Tepat saat Kasih sudah menyembunyikan ponselnya dibalik bantalnya dengan buru-buru, Tuan Smith membuka pintu dan memasuki kamar. Kasih menahan nafas tegang saat melihat yang masuk ternyata adalah pria yang paling ingin dihindarinya saat ini.


“Apa yang sedang kau lakukan?” tanya Tuan Smith datar.


Kasih diam saja tidak ingin menjawab memasang wajah masam lalu menghindari tatapan Tuan Smith.


“Baiklah jika kau ingin terus membisu. Aku akan terus menyiksa kedua pengasuh itu ... ”


“Kau!” hardik Kasih menatap marah pada Tuan Smith. “Apa sih yang kau inginkan? Aku tidak membuatmu rugi atau apapun. Aku hanya berbohong sekali padamu dan kau sudah sangat marah begitu padaku, bahkan menghukumku dan juga orang yang tidak bersalah. Aku ingin kemana dan berbuat apa bukankah itu adalah urusanku? Kau pernah berkata padaku aku boleh kemanapun asalkan membawa pengawalku, bukan? Lalu sekarang mengapa ... “


“Kenapa kau tidak pernah mengatakannya padaku?” potong Tuan Smith aura dingin menyelimuti dirinya.


“Apa maksudmu?” tanya Kasih dengan tatapan bingung.

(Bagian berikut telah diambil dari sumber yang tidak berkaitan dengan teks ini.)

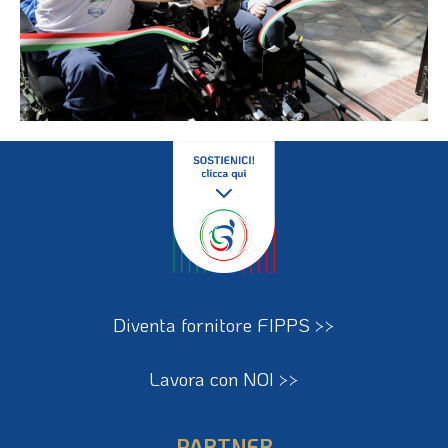
Diventa fornitore FIPPS >>
Lavora con NOI >>
PARTNER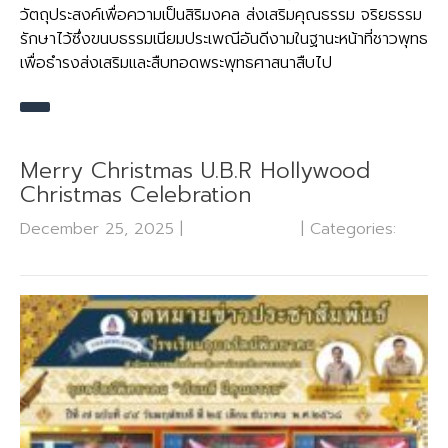
วัตถุประสงค์เพื่อความเป็นสิริมงคล ส่งเสริมคุณธรรม จริยธรรม
รักษาไว้ซึ่งขนบธรรมเนียมประเพณีอันดีงามในฐานะหน้าที่ชาวพุทธ
เพื่อธำรงส่งเสริมและสืบทอดพระพุทธศาสนาสืบไป
Merry Christmas U.B.R Hollywood
Christmas Celebration
December 25, 2025
|
No Comments
| Categories:
กลุ่มบริหารงานวิชาการ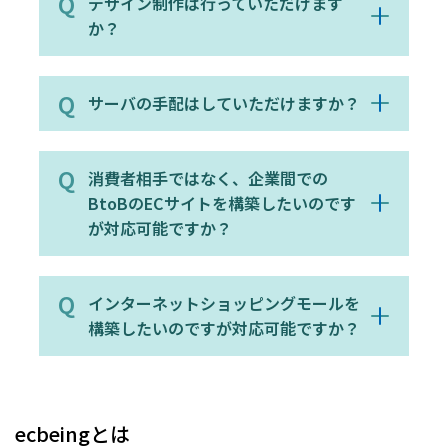
デザイン制作は行っていただけます
か？
サーバの手配はしていただけますか？
消費者相手ではなく、企業間での
BtoBのECサイトを構築したいのです
が対応可能ですか？
インターネットショッピングモールを
構築したいのですが対応可能ですか？
ecbeingとは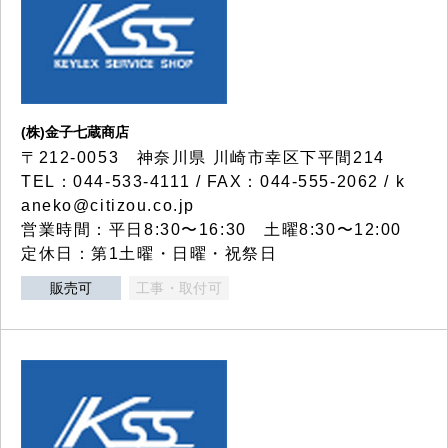
(株)金子七蔵商店
〒212-0053 神奈川県 川崎市幸区下平間214
TEL：044-533-4111 / FAX：044-555-2062 / k
aneko@citizou.co.jp
営業時間：平日8:30〜16:30 土曜8:30〜12:00
定休日：第1土曜・日曜・祝祭日
販売可
工事・取付可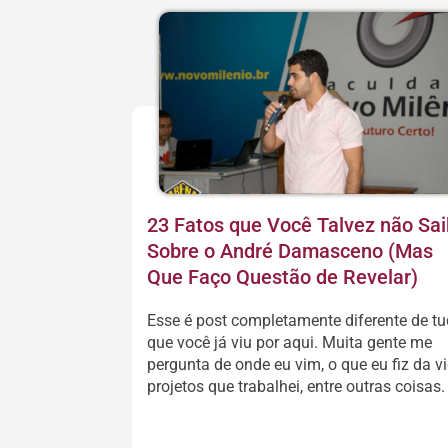
23 Fatos que Você Talvez não Sa
Sobre o André Damasceno (Mas
Que Faço Questão de Revelar)
Esse é post completamente diferente de t
que você já viu por aqui. Muita gente me
pergunta de onde eu vim, o que eu fiz da vi
projetos que trabalhei, entre outras coisas.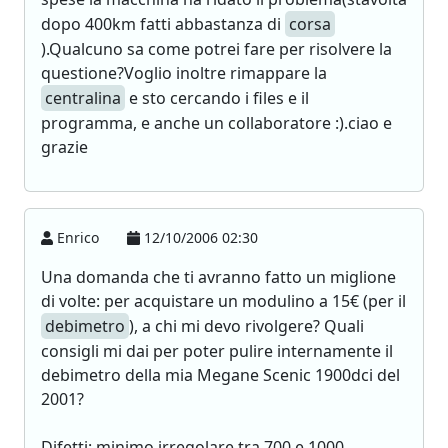
dopo 400km fatti abbastanza di
corsa
).Qualcuno sa come potrei fare per risolvere la
questione?Voglio inoltre rimappare la
centralina
e sto cercando i files e il
programma, e anche un collaboratore :).ciao e
grazie
Enrico
12/10/2006 02:30
Una domanda che ti avranno fatto un miglione
di volte: per acquistare un modulino a 15€ (per il
debimetro
), a chi mi devo rivolgere? Quali
consigli mi dai per poter pulire internamente il
debimetro della mia Megane Scenic 1900dci del
2001?
Difetti: minimo irregolare tra 700 e 1000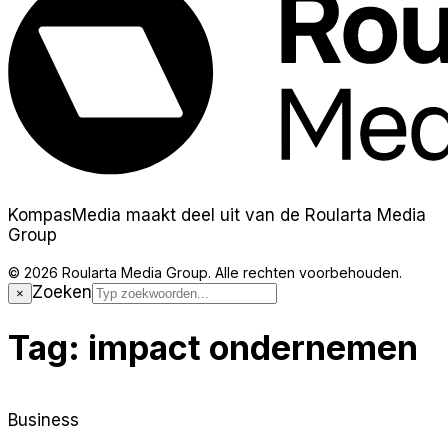
KompasMedia maakt deel uit van de Roularta Media
Group
© 2026 Roularta Media Group. Alle rechten voorbehouden.
Zoeken
×
Tag:
impact ondernemen
Business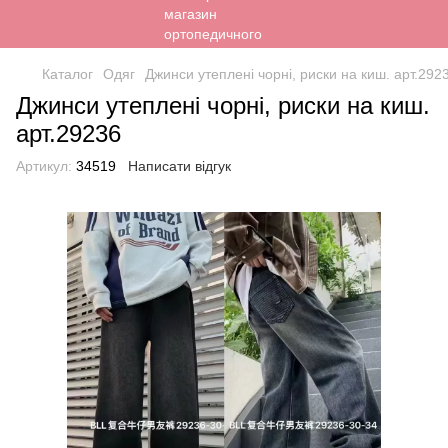
Каталог
Одяг
Джинси утеплені чорні, риски на киш. арт.292
Джинси утеплені чорні, риски на киш.
арт.29236
Артикул:
34519
Написати відгук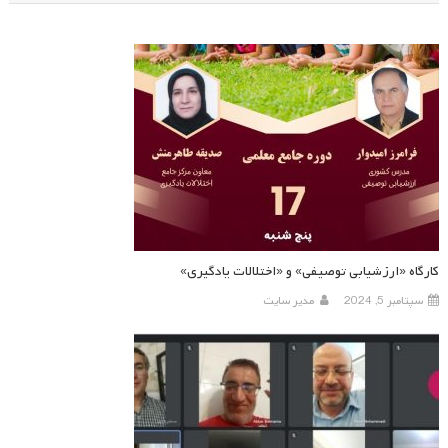
کارگاه «ارزشیابی توصیفی» و «اختلالات یادگیری»
سپتامبر 5, 2024
مدیر سایت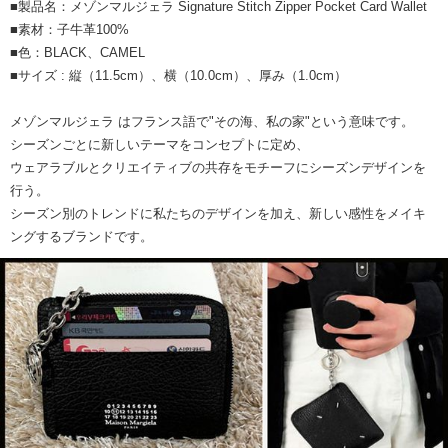
■製品名：メゾンマルジェラ Signature Stitch Zipper Pocket Card Wallet
■素材：子牛革100%
■色：BLACK、CAMEL
■サイズ : 縦（11.5cm）、横（10.0cm）、厚み（1.0cm）
メゾンマルジェラ はフランス語で"その海、私の家"という意味です。
シーズンごとに新しいテーマをコンセプトに定め、
ウェアラブルとクリエイティブの共存をモチーフにシーズンデザインを
行う。
シーズン別のトレンドに私たちのデザインを加え、新しい感性をメイキ
ングするブランドです。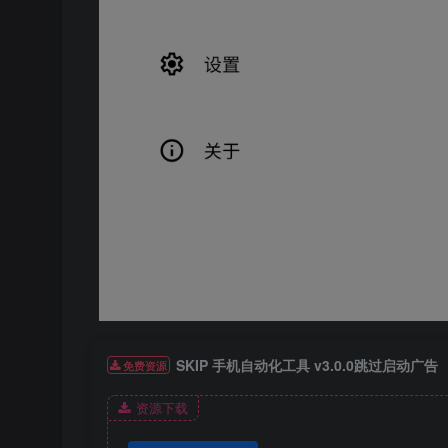
SKIP 手机自动化工具 v3.0.0跳过启动广告
免费资源
资源下载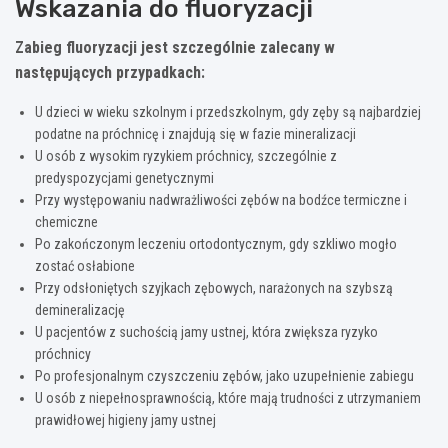
Wskazania do fluoryzacji
Zabieg fluoryzacji jest szczególnie zalecany w
następujących przypadkach:
U dzieci w wieku szkolnym i przedszkolnym, gdy zęby są najbardziej
podatne na próchnicę i znajdują się w fazie mineralizacji
U osób z wysokim ryzykiem próchnicy, szczególnie z
predyspozycjami genetycznymi
Przy występowaniu nadwrażliwości zębów na bodźce termiczne i
chemiczne
Po zakończonym leczeniu ortodontycznym, gdy szkliwo mogło
zostać osłabione
Przy odsłoniętych szyjkach zębowych, narażonych na szybszą
demineralizację
U pacjentów z suchością jamy ustnej, która zwiększa ryzyko
próchnicy
Po profesjonalnym czyszczeniu zębów, jako uzupełnienie zabiegu
U osób z niepełnosprawnością, które mają trudności z utrzymaniem
prawidłowej higieny jamy ustnej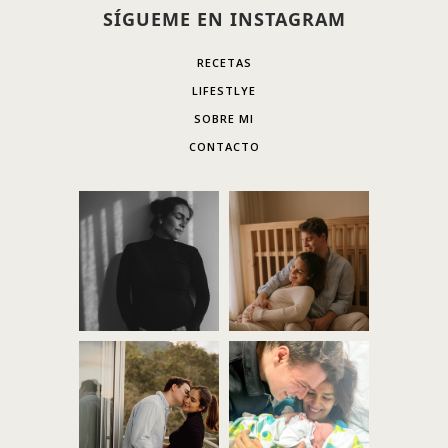
SÍGUEME EN INSTAGRAM
RECETAS
LIFESTLYE
SOBRE MI
CONTACTO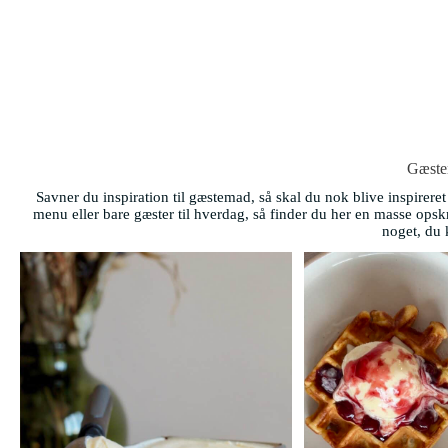
Gæst
Savner du inspiration til gæstemad, så skal du nok blive inspireret h
menu eller bare gæster til hverdag, så finder du her en masse opskri
noget, du 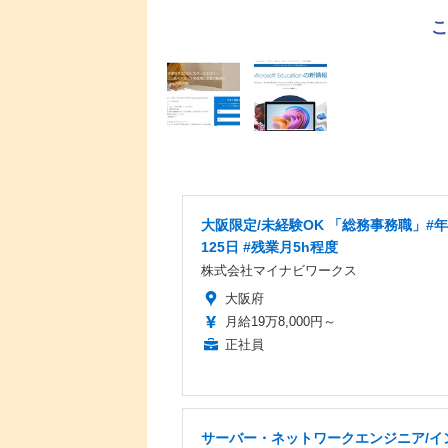
大阪限定/未経験OK 「総務事務職」#
125日 #残業月5h程度
株式会社マイナビワークス
大阪府
月給19万8,000円～
正社員
サーバー・ネットワークエンジニア/イ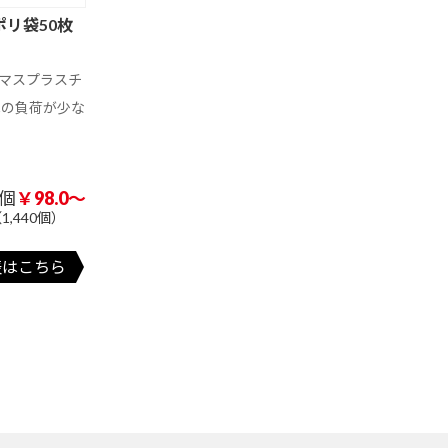
A3 サイズ以上
A4 サイズ未満
ポリ袋50枚
201 ～ 300 円
301 円以上
マスプラスチ
ド
ミニ額縁マグネ
マグネットクリ
木製マグネット
51 ～ 100 円
101 円以上
ット
ップ
への負荷が少な
ト
アクリルマグネ
201 ～ 300 円
301 ～ 400 円
401 ～ 500 円
台紙付き
両面タイプ
2個タイプ
ット
1個
￥98.0～
珪藻土
アクリル
ラバーマット
1,440個）
フェルト
81 円以上
表はこちら
オリジナル形状
バー型
ハート型
ユニフォーム型
オリジナル形状
ジ
イラスト入りス
ジャンボ文字
国内アート
301 円以上
ケジュール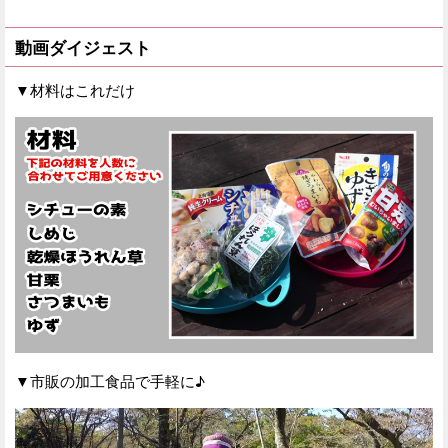
動画ダイジェスト
▼材料はこれだけ
▼市販の加工食品で手軽に♪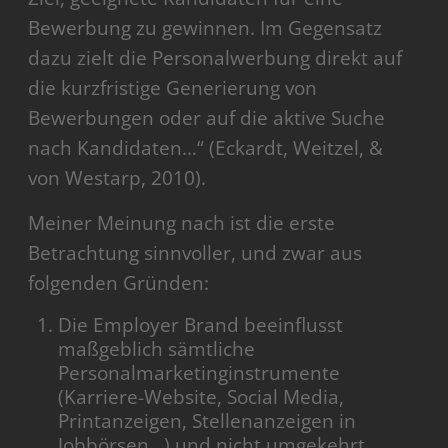
Bewerbung zu gewinnen. Im Gegensatz
dazu zielt die Personalwerbung direkt auf
die kurzfristige Generierung von
Bewerbungen oder auf die aktive Suche
nach Kandidaten…“ (Eckardt, Weitzel, &
von Westarp, 2010).
Meiner Meinung nach ist die erste
Betrachtung sinnvoller, und zwar aus
folgenden Gründen:
Die Employer Brand beeinflusst
maßgeblich sämtliche
Personalmarketinginstrumente
(Karriere-Website, Social Media,
Printanzeigen, Stellenanzeigen in
Jobbörsen…) und nicht umgekehrt.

Tuan Smith melemparkan selembar potret diri seorang pemuda dihadapan Kasih yang membuat pemilik mata indah itu sangat terkejut dan matanya membulat seketika. Nafasnya tercekat menatap potret Brandon terpampang jelas dihadapannya. Keringat dingin sudah menetes dipelipis Ibu dari anak Tuan Smith.


“Kau kenal pemuda itu?” tanya Tuan Smith datar.


Sontak kasih tergagu kata-katanya seolah tertahan ditenggorokannya. Tangannya yang gemetaran diremasnya dengan kuat.


“Masih tidak ingin bicara?!”


Ketakutan dan perasaan malu menguasai seluruh diri Kasih membuatnya tidak dapat berkata apapun. Kepalanya berputar-putar dan terasa pusing. Kenangan buruk tentang pemuda bernama Brandon yang adalah senior dan juga orang yang telah membuatnya dalam trauma yang hebat seketika berseliweran dikepala Kasih. Tanpa aba-aba Kasih yang merasa sangat lemas dan pusing tidak mampu lagi untuk menopang bobot tubuhnya hingga pada akhirnya gadis berambut pendek itu pingsan. Tepat sebelum tubuhnya jatuh menyentuh lantai Tuan Smith segera menopang dirinya.


 


 

__ADS_1


***


 


 


Dokter Leo baru saja selesai memeriksa keadaan Kasih yang pingsan. Melepaskan stetoskop dan mengalungkannya dilehernya kemudian berbalik menghadap Tuan Smith yang sedang duduk manis disofa.


“Saya sudah memeriksa keadaan Nyonya muda, Tuan.”


“Hn.”


“Nyonya mengalami tekanan yang sangat besar dari kejadian yang pernah membuatnya trauma. Ada baiknya untuk tidak mengungkit kejadian itu dan lebih memfokuskan untuk membuat suasana hati Nyonya muda lebih tenang hal itu baik untuk kesehatan mental dan juga jiwanya,” jelas Dokter Leo menuturkan hasil pemeriksaan.


Pandangan Tuan Smith tertuju pada wajah Kasih yang sedang tertidur damai. ‘Gadis bodoh ini sungguh bodoh. Bisa-bisanya ia membiarkan dirinya dianiaya oleh orang serendah itu. Aku adalah Tuan Smith Alexander dan kau adalah istriku, wanita milikku. Tidak ada satupun yang punya hak memprovokasi dirimu.’


“Saya pamit dulu, Tuan. Obat dan vitamin untuk Nyonya sudah saya berikan pada kapala pelayan John,” kata Dokter Leo.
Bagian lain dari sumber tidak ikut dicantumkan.